Поблагодарил. Приличия ради завел разговор о пустяках: как платят, как директор, напряженные ли планы… По какой-то побочной ассоциации разговор коснулся недавних перемещений, гость достал служебный справочник с телефонами руководящих лиц, сверялся, вносил изменения, вот так и прозвучала фамилия изгнанного Карасиным главного энергетика.
– А кто сейчас на его месте?
Ему сказали. Он услышал. И на секунд десять-пятнадцать преобразился.
Только что перед Карасиным сидел волевой, решительный, грубоватый, не склонный к так называемым сантиментам мужчина – и неожиданно стал загрустившим человеком, которого посетило воспоминание о сладостной поре жизни, о явлении, повергнувшем его когда-то в тихий восторг, – о чуде, что много лет назад, а может быть, и не так давно воссияло перед мужчиной, и он, благодарный ему, страшился словом, взглядом или вздохом оповестить мир о даре, которым наградила его природа, позволившая ему прозреть и это чудо воспринять…

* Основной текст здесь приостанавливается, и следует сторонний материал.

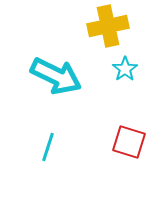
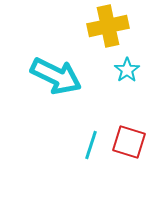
cyan star: moved 2 px right, 1 px down
cyan line: moved 43 px right, 2 px up
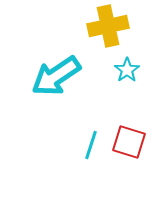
cyan arrow: rotated 120 degrees clockwise
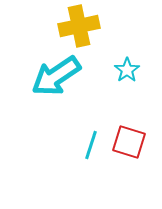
yellow cross: moved 29 px left
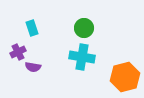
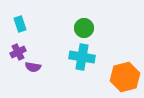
cyan rectangle: moved 12 px left, 4 px up
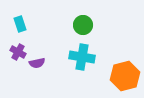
green circle: moved 1 px left, 3 px up
purple cross: rotated 35 degrees counterclockwise
purple semicircle: moved 4 px right, 4 px up; rotated 21 degrees counterclockwise
orange hexagon: moved 1 px up
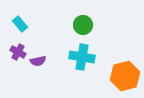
cyan rectangle: rotated 21 degrees counterclockwise
purple semicircle: moved 1 px right, 2 px up
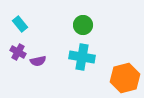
orange hexagon: moved 2 px down
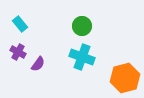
green circle: moved 1 px left, 1 px down
cyan cross: rotated 10 degrees clockwise
purple semicircle: moved 3 px down; rotated 42 degrees counterclockwise
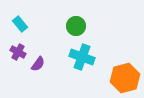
green circle: moved 6 px left
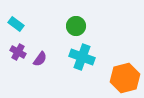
cyan rectangle: moved 4 px left; rotated 14 degrees counterclockwise
purple semicircle: moved 2 px right, 5 px up
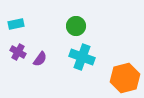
cyan rectangle: rotated 49 degrees counterclockwise
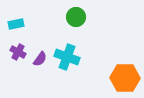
green circle: moved 9 px up
cyan cross: moved 15 px left
orange hexagon: rotated 16 degrees clockwise
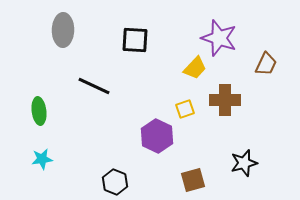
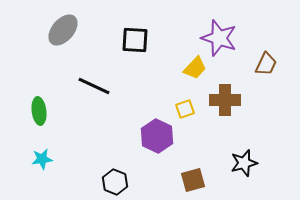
gray ellipse: rotated 40 degrees clockwise
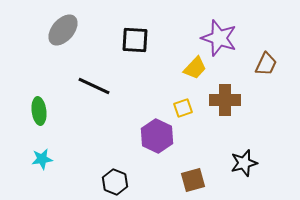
yellow square: moved 2 px left, 1 px up
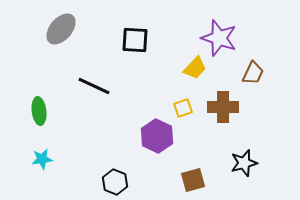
gray ellipse: moved 2 px left, 1 px up
brown trapezoid: moved 13 px left, 9 px down
brown cross: moved 2 px left, 7 px down
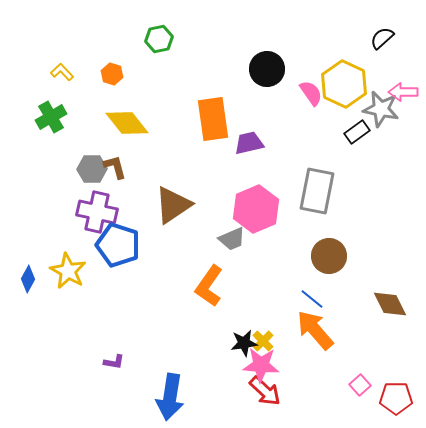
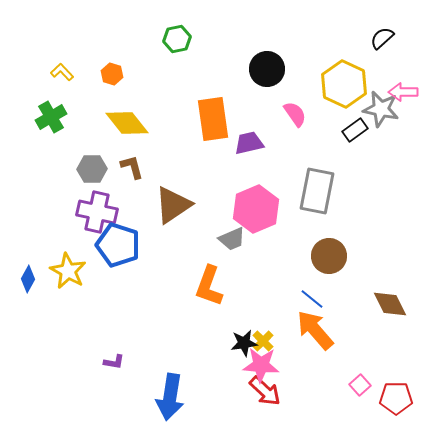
green hexagon: moved 18 px right
pink semicircle: moved 16 px left, 21 px down
black rectangle: moved 2 px left, 2 px up
brown L-shape: moved 17 px right
orange L-shape: rotated 15 degrees counterclockwise
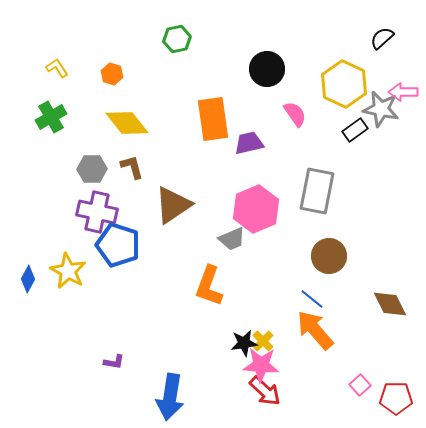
yellow L-shape: moved 5 px left, 4 px up; rotated 10 degrees clockwise
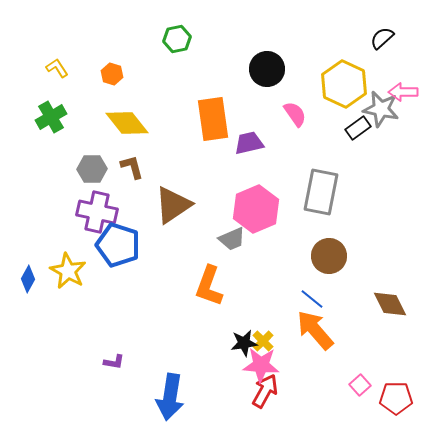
black rectangle: moved 3 px right, 2 px up
gray rectangle: moved 4 px right, 1 px down
red arrow: rotated 104 degrees counterclockwise
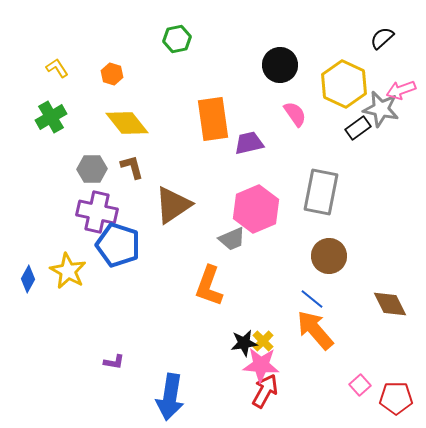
black circle: moved 13 px right, 4 px up
pink arrow: moved 2 px left, 2 px up; rotated 20 degrees counterclockwise
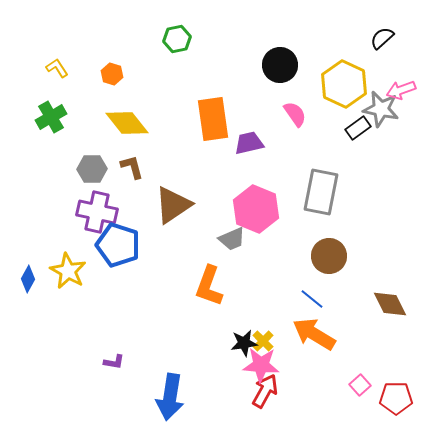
pink hexagon: rotated 15 degrees counterclockwise
orange arrow: moved 1 px left, 4 px down; rotated 18 degrees counterclockwise
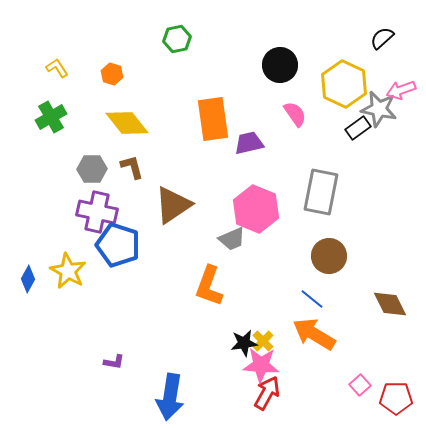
gray star: moved 2 px left
red arrow: moved 2 px right, 2 px down
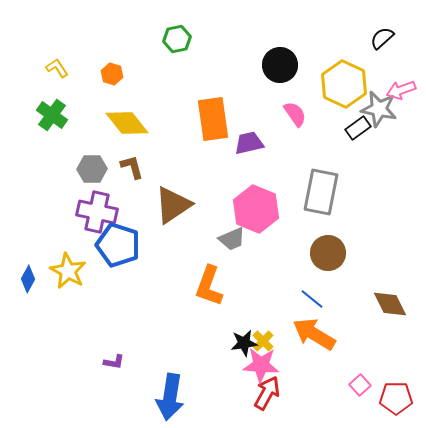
green cross: moved 1 px right, 2 px up; rotated 24 degrees counterclockwise
brown circle: moved 1 px left, 3 px up
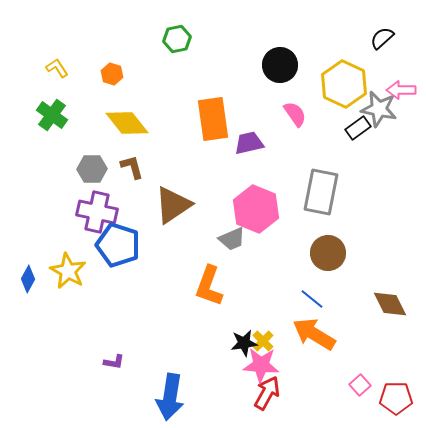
pink arrow: rotated 20 degrees clockwise
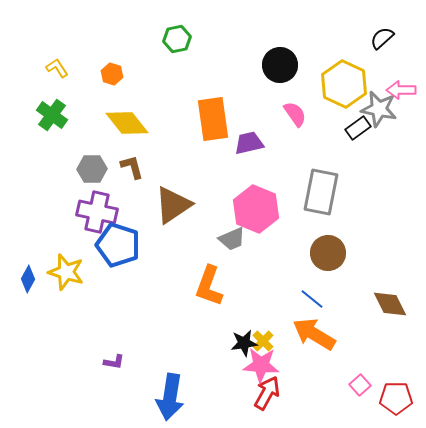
yellow star: moved 2 px left, 1 px down; rotated 12 degrees counterclockwise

На десять или пятнадцать секунд человек улетел в прошлое, которого уже не вернуть, и когда вынырнул, когда оказался в настоящем и очнулся, то диковато оглядел незнакомый ему кабинет, тяжко вздохнул, поблагодарил за ценную информацию, пригласил к себе, торопливо простился, оставив после себя как бы аромат тончайших духов, навевающих мысли о счастливом прошлом, которое вернется еще, обязательно вернется, будет в жизни счастье, обязательно будет – что бы зэки ни выкалывали на плечах, и Карасину представилась вдруг совсем другая Овешникова – по-детски смеющаяся, обольстительная, и он почему-то заулыбался глупо… И пришел в себя, когда Белкин ударил его легонечко по щеке, чтоб согнать улыбку, и тот же Белкин вбил в его мозги сдавленным полушепотом: держись-ка подальше от этой бабы, удел которой быть любовницей, той, от которой когда-то, тут уж сомнений нет, свихнулся не один мужик. Не бабством грешила и была опасна Овешникова, а женственностью высочайшего сорта, змеино-бесшумным проникновением в мужскую душу, какой бы закаленной она ни была, в какой бы металл ни облачалась.